### Data to use

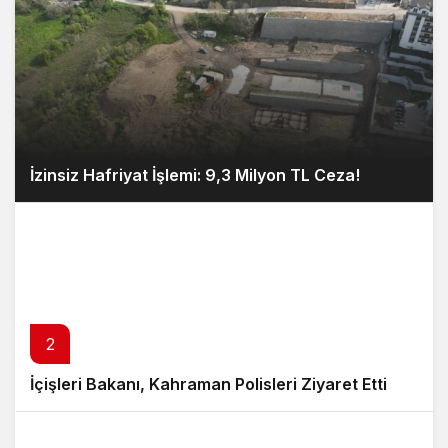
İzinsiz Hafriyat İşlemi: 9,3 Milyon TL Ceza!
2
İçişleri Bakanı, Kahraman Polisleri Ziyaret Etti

######
### Data to use

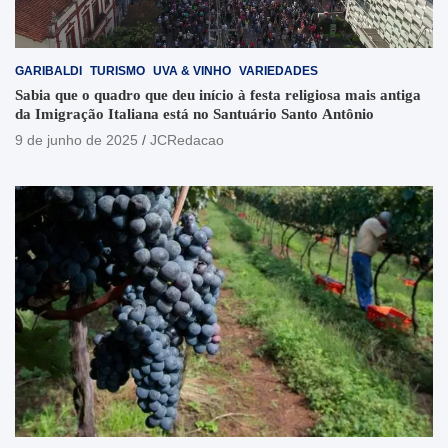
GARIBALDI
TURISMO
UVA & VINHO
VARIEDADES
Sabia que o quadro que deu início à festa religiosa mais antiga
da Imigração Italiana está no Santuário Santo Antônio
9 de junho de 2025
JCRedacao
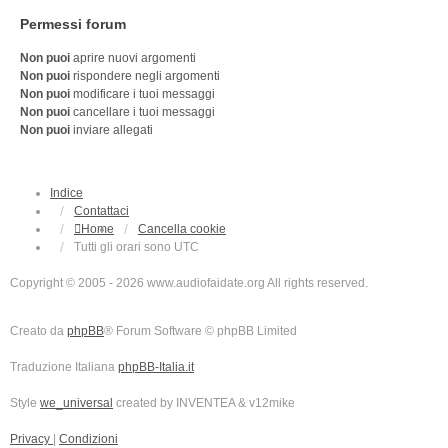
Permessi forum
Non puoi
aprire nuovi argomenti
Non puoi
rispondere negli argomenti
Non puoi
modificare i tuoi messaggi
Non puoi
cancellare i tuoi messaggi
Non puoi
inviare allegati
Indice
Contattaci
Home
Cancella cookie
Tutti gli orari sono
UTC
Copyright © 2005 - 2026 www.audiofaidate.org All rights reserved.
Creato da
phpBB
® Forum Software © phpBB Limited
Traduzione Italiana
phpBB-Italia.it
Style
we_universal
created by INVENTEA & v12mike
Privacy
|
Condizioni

######

Directions:
Find the count of lines in the data above where the string "argomenti" occurs. Provide that number alone.

Answer for the task:
2